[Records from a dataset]
——

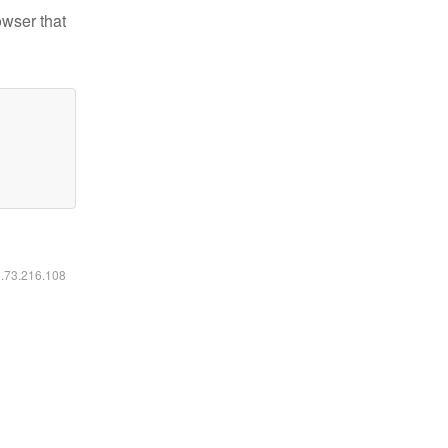
owser that
6.73.216.108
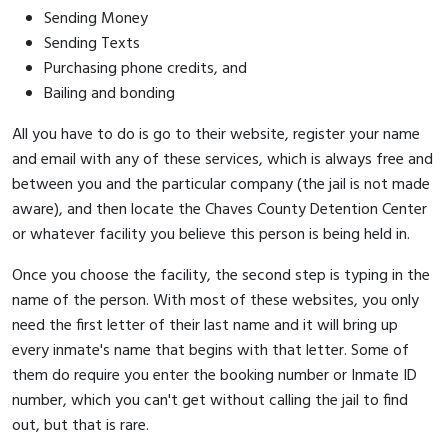
Sending Money
Sending Texts
Purchasing phone credits, and
Bailing and bonding
All you have to do is go to their website, register your name
and email with any of these services, which is always free and
between you and the particular company (the jail is not made
aware), and then locate the Chaves County Detention Center
or whatever facility you believe this person is being held in.
Once you choose the facility, the second step is typing in the
name of the person. With most of these websites, you only
need the first letter of their last name and it will bring up
every inmate's name that begins with that letter. Some of
them do require you enter the booking number or Inmate ID
number, which you can't get without calling the jail to find
out, but that is rare.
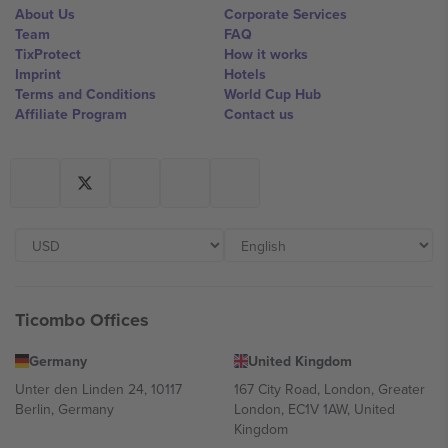
About Us
Corporate Services
Team
FAQ
TixProtect
How it works
Imprint
Hotels
Terms and Conditions
World Cup Hub
Affiliate Program
Contact us
Ticombo Offices
Germany
United Kingdom
Unter den Linden 24, 10117
167 City Road, London, Greater
Berlin, Germany
London, EC1V 1AW, United
Kingdom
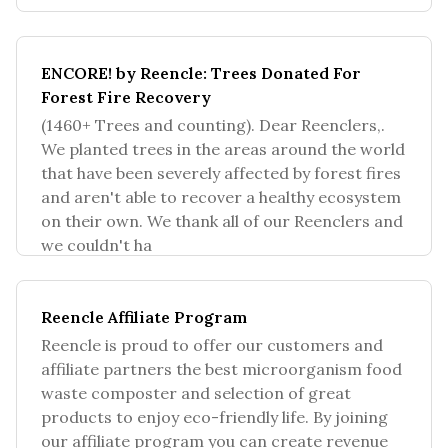
consumer electronics manu
ENCORE! by Reencle: Trees Donated For
Forest Fire Recovery
(1460+ Trees and counting). Dear Reenclers,.
We planted trees in the areas around the world
that have been severely affected by forest fires
and aren't able to recover a healthy ecosystem
on their own. We thank all of our Reenclers and
we couldn't ha
Reencle Affiliate Program
Reencle is proud to offer our customers and
affiliate partners the best microorganism food
waste composter and selection of great
products to enjoy eco-friendly life. By joining
our affiliate program you can create revenue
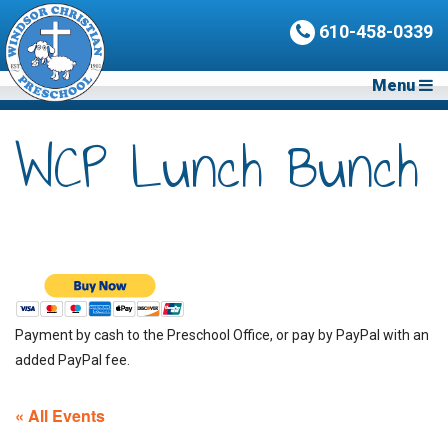
610-458-0339
Menu
WCP Lunch Bunch
Payment by cash to the Preschool Office, or pay by PayPal with an
added PayPal fee.
« All Events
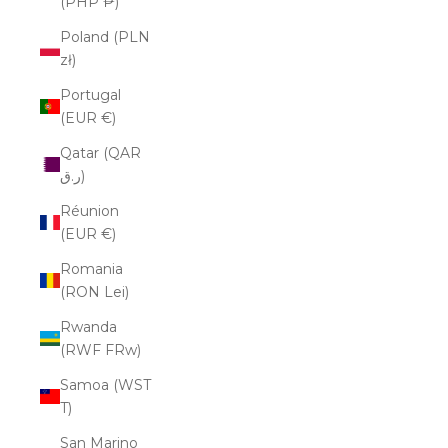
(PHP ₱)
Poland (PLN
zł)
Portugal
(EUR €)
Qatar (QAR
ر.ق)
Réunion
(EUR €)
Romania
(RON Lei)
Rwanda
(RWF FRw)
Samoa (WST
T)
San Marino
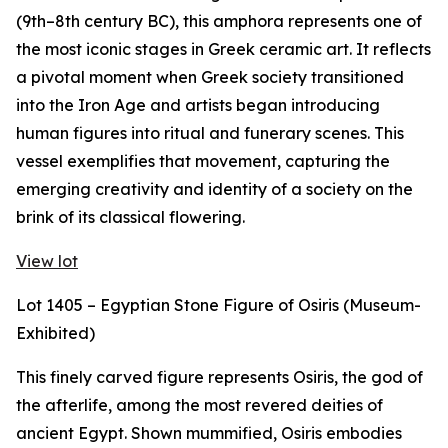
(9th–8th century BC), this amphora represents one of
the most iconic stages in Greek ceramic art. It reflects
a pivotal moment when Greek society transitioned
into the Iron Age and artists began introducing
human figures into ritual and funerary scenes. This
vessel exemplifies that movement, capturing the
emerging creativity and identity of a society on the
brink of its classical flowering.
View lot
Lot 1405 – Egyptian Stone Figure of Osiris (Museum-
Exhibited)
This finely carved figure represents Osiris, the god of
the afterlife, among the most revered deities of
ancient Egypt. Shown mummified, Osiris embodies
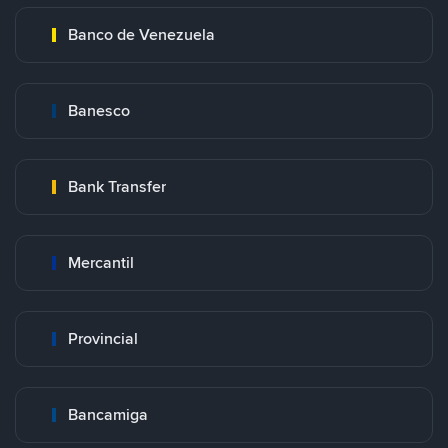
Banco de Venezuela
Banesco
Bank Transfer
Mercantil
Provincial
Bancamiga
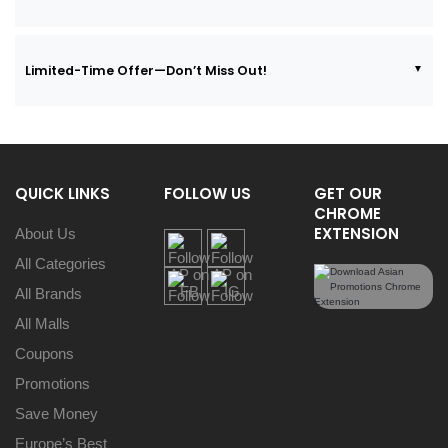
Limited-Time Offer—Don’t Miss Out!
QUICK LINKS
FOLLOW US
GET OUR
CHROME
EXTENSION
About Us
All Categories
All Brands
All Malls
Coupons
Promotions
Save Money
Europe’s Best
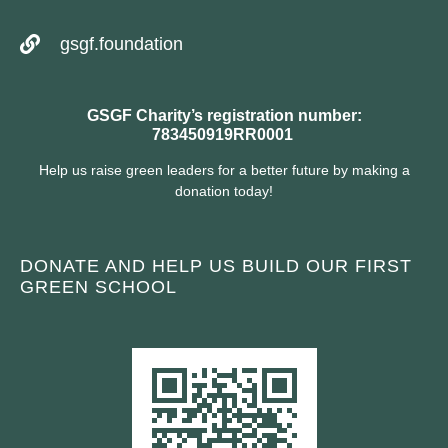
gsgf.foundation
GSGF Charity’s registration number:
783450919RR0001
Help us raise green leaders for a better future by making a
donation today!
DONATE AND HELP US BUILD OUR FIRST
GREEN SCHOOL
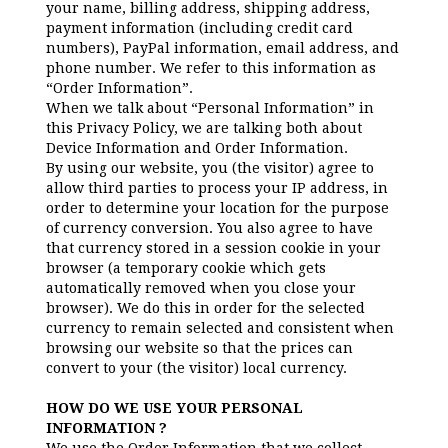
your name, billing address, shipping address,
payment information (including credit card
numbers), PayPal information, email address, and
phone number. We refer to this information as
“Order Information”.
When we talk about “Personal Information” in
this Privacy Policy, we are talking both about
Device Information and Order Information.
By using our website, you (the visitor) agree to
allow third parties to process your IP address, in
order to determine your location for the purpose
of currency conversion. You also agree to have
that currency stored in a session cookie in your
browser (a temporary cookie which gets
automatically removed when you close your
browser). We do this in order for the selected
currency to remain selected and consistent when
browsing our website so that the prices can
convert to your (the visitor) local currency.
HOW DO WE USE YOUR PERSONAL
INFORMATION ?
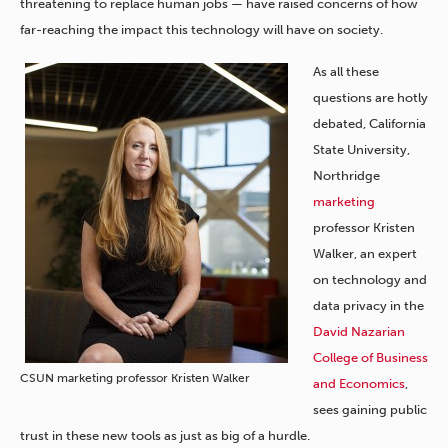
threatening to replace human jobs — have raised concerns of how
far-reaching the impact this technology will have on society.
As all these
questions are hotly
debated, California
State University,
Northridge
marketing
professor Kristen
Walker, an expert
on technology and
data privacy in the
David Nazarian
College of Business
CSUN marketing professor Kristen Walker
and Economics
,
sees gaining public
trust in these new tools as just as big of a hurdle.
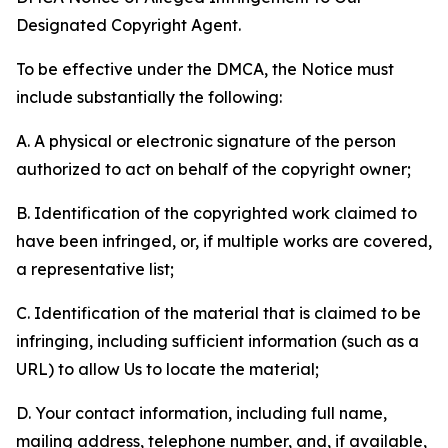
Designated Copyright Agent.
To be effective under the DMCA, the Notice must
include substantially the following:
A. A physical or electronic signature of the person
authorized to act on behalf of the copyright owner;
B. Identification of the copyrighted work claimed to
have been infringed, or, if multiple works are covered,
a representative list;
C. Identification of the material that is claimed to be
infringing, including sufficient information (such as a
URL) to allow Us to locate the material;
D. Your contact information, including full name,
mailing address, telephone number, and, if available,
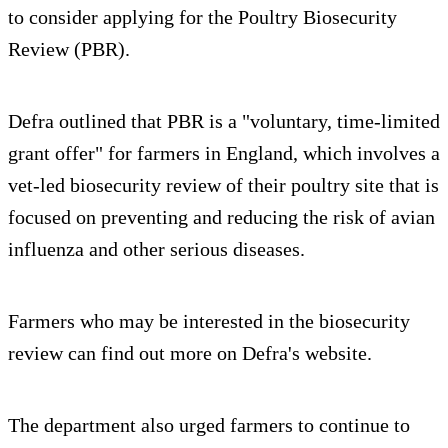
to consider applying for the Poultry Biosecurity
Review (PBR).
Defra outlined that PBR is a "voluntary, time-limited
grant offer" for farmers in England, which involves a
vet-led biosecurity review of their poultry site that is
focused on preventing and reducing the risk of avian
influenza and other serious diseases.
Farmers who may be interested in the biosecurity
review can find out more on Defra's website.
The department also urged farmers to continue to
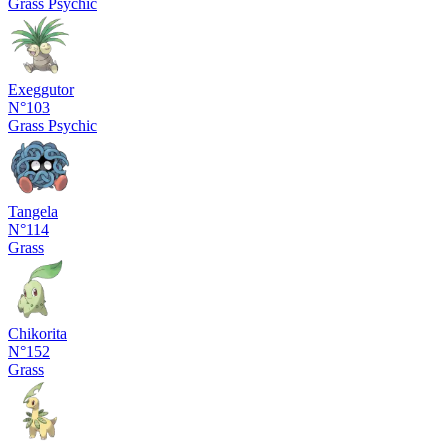
Grass
Psychic
Exeggutor
N°103
Grass
Psychic
Tangela
N°114
Grass
Chikorita
N°152
Grass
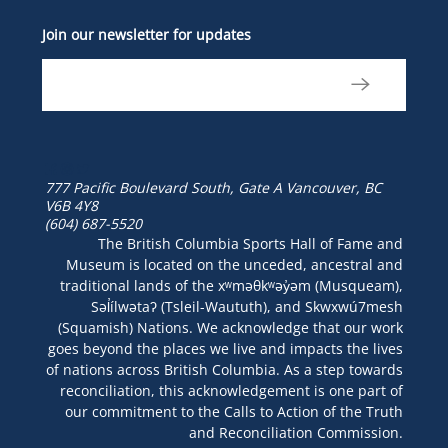
Join our newsletter for updates
777 Pacific Boulevard South, Gate A
Vancouver, BC
V6B 4Y8
(604) 687-5520
The British Columbia Sports Hall of Fame and
Museum is located on the unceded, ancestral and
traditional lands of the xʷməθkʷəy̓əm (Musqueam),
Səl̓ílwətaʔ (Tsleil-Waututh), and Skwxwú7mesh
(Squamish) Nations. We acknowledge that our work
goes beyond the places we live and impacts the lives
of nations across British Columbia. As a step towards
reconciliation, this acknowledgement is one part of
our commitment to the Calls to Action of the Truth
and Reconciliation Commission.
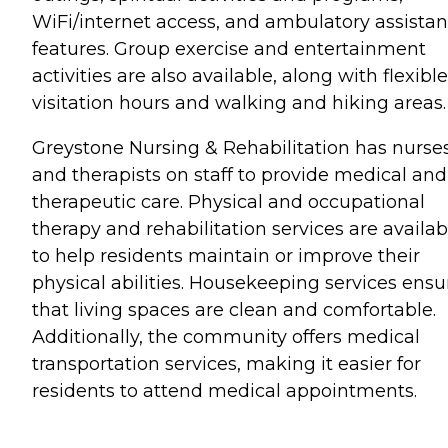
WiFi/internet access, and ambulatory assista
features. Group exercise and entertainment
activities are also available, along with flexible
visitation hours and walking and hiking areas.
Greystone Nursing & Rehabilitation has nurse
and therapists on staff to provide medical and
therapeutic care. Physical and occupational
therapy and rehabilitation services are availab
to help residents maintain or improve their
physical abilities. Housekeeping services ensu
that living spaces are clean and comfortable.
Additionally, the community offers medical
transportation services, making it easier for
residents to attend medical appointments.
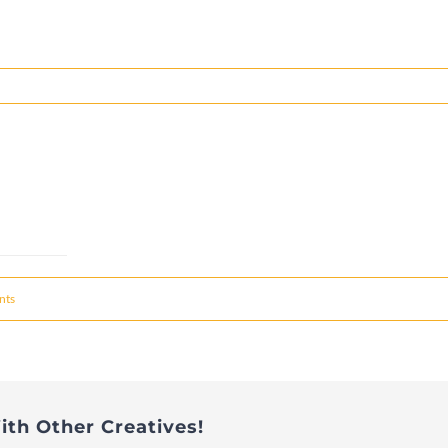
nts
ith Other Creatives!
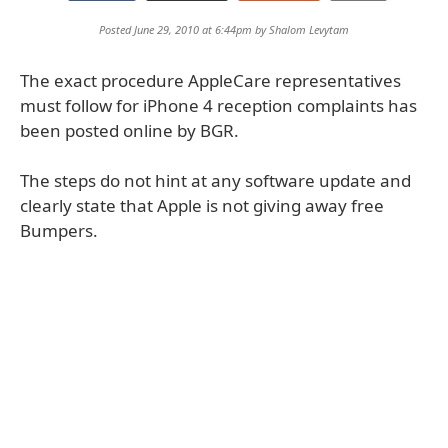
Posted June 29, 2010 at 6:44pm by
Shalom Levytam
The exact procedure AppleCare representatives
must follow for iPhone 4 reception complaints has
been posted online by BGR.
The steps do not hint at any software update and
clearly state that Apple is not giving away free
Bumpers.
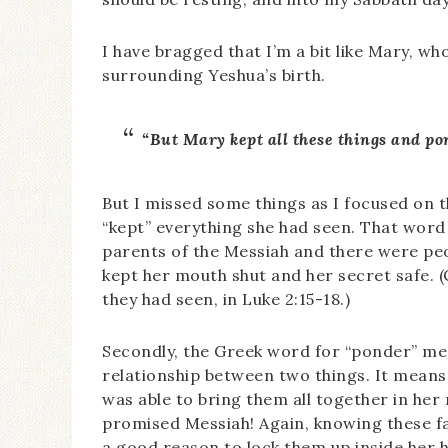
I have bragged that I’m a bit like Mary, wh
surrounding Yeshua’s birth.
“But Mary kept all these things and po
But I missed some things as I focused on the
“kept” everything she had seen. That wor
parents of the Messiah and there were peopl
kept her mouth shut and her secret safe.
they had seen, in Luke 2:15-18.)
Secondly, the Greek word for “ponder” me
relationship between two things. It means
was able to bring them all together in her
promised Messiah! Again, knowing these fa
a good reason to lock them up inside her h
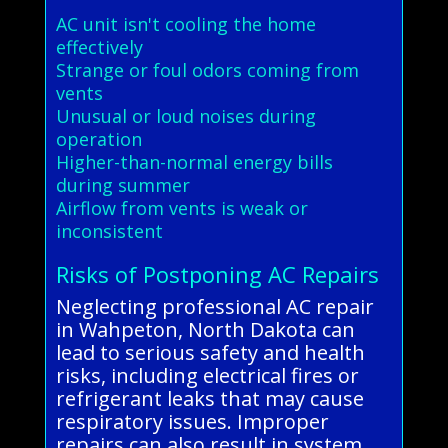
AC unit isn't cooling the home
effectively
Strange or foul odors coming from
vents
Unusual or loud noises during
operation
Higher-than-normal energy bills
during summer
Airflow from vents is weak or
inconsistent
Risks of Postponing AC Repairs
Neglecting professional AC repair
in Wahpeton, North Dakota can
lead to serious safety and health
risks, including electrical fires or
refrigerant leaks that may cause
respiratory issues. Improper
repairs can also result in system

——

In the reply, give again exactly the lines from the beginning of the entries above through the line with "the most iconic"; pictures stay out.

owser that
6.73.216.108
Sending Money
Sending Texts
Purchasing phone credits, and
Bailing and bonding
All you have to do is go to their website, register your name
and email with any of these services, which is always free and
between you and the particular company (the jail is not made
aware), and then locate the Chaves County Detention Center
or whatever facility you believe this person is being held in.
Once you choose the facility, the second step is typing in the
name of the person. With most of these websites, you only
need the first letter of their last name and it will bring up
every inmate's name that begins with that letter. Some of
them do require you enter the booking number or Inmate ID
number, which you can't get without calling the jail to find
out, but that is rare.
About Us
Corporate Services
Team
FAQ
TixProtect
How it works
Imprint
Hotels
Terms and Conditions
World Cup Hub
Affiliate Program
Contact us
Ticombo Offices
Germany
United Kingdom
Unter den Linden 24, 10117
167 City Road, London, Greater
Berlin, Germany
London, EC1V 1AW, United
Kingdom
consumer electronics manu
ENCORE! by Reencle: Trees Donated For
Forest Fire Recovery
(1460+ Trees and counting). Dear Reenclers,.
We planted trees in the areas around the world
that have been severely affected by forest fires
and aren't able to recover a healthy ecosystem
on their own. We thank all of our Reenclers and
we couldn't ha
Reencle Affiliate Program
Reencle is proud to offer our customers and
affiliate partners the best microorganism food
waste composter and selection of great
products to enjoy eco-friendly life. By joining
our affiliate program you can create revenue
610-458-0339
Menu
WCP Lunch Bunch
Payment by cash to the Preschool Office, or pay by PayPal with an
added PayPal fee.
« All Events
(PHP ₱)
Poland (PLN
zł)
Portugal
(EUR €)
Qatar (QAR
ر.ق)
Réunion
(EUR €)
Romania
(RON Lei)
Rwanda
(RWF FRw)
Samoa (WST
T)
San Marino
(9th–8th century BC), this amphora represents one of
the most iconic stages in Greek ceramic art. It reflects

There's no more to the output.